Toujours est-il que la semaine dernière, surpriiiiiise, j’ai reçu le livre des Bobos de merde, commis par les tenanciers du blog éponyme.

Au départ, j’ai cru qu’il s’agissait ni plus ni moins d’une compilation des billets de leur (très bon) blog. Las ! Ce livre est une vraie petite pépite.

D’un côté, Benoît. Journaliste, parisien, Benoît incarne justement ce bobo parisien qui fait tant couler d’encre.

De l’autre, Bixente, fraîchement débarqué de son Pays Basque et désireux de croquer cette capitale dans laquelle il débarque.
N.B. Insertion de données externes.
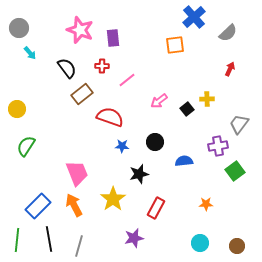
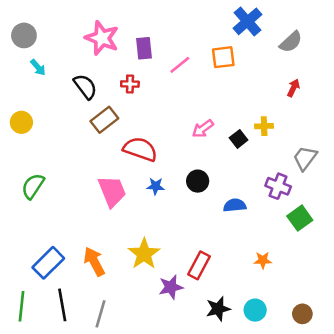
pink line: (127, 80) -> (180, 65), moved
yellow circle: (17, 109) -> (21, 122), moved
purple cross: (218, 146) -> (278, 186), turned 30
pink trapezoid: (77, 173) -> (112, 191), moved
black star: (139, 174) -> (218, 309), moved
purple star: (134, 238) -> (171, 287), moved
Inlassablement, les deux compères vont de parcours initiatiques en vernissages et autres soirées si chères aux parisiens qui aiment être vus. Le lecteur se délecte des tableaux extrêmement bien croqués que lui servent les deux auteurs.

Bien sûr, le livre n’est pas exempt de clichés. Mais in fine, il très bien écrit, drôle et fin… que l’on soit parisien ou non ! L’essentiel étant d’avoir un sens de l’humour bien affûté et de savoir faire, parfois, preuve de second degré. Car après tout… ne sommes nous pas toujours le bobo de quelqu’un ?

Ce que dit la 4ème de couv’ : Certains sont nés bobos, d’autres le sont devenus… Benoît, cliché sur pattes, est abonné aux Inrocks, à Technikart et à Libé, qu’il lit en écoutant Benjamin Biolay, Vanessa Paradis ou Gainsbourg, père et fille, sur son iPod. Quand il ne part pas en vacances à l’étranger, il investit les maisons de ses amis sur la côte basque.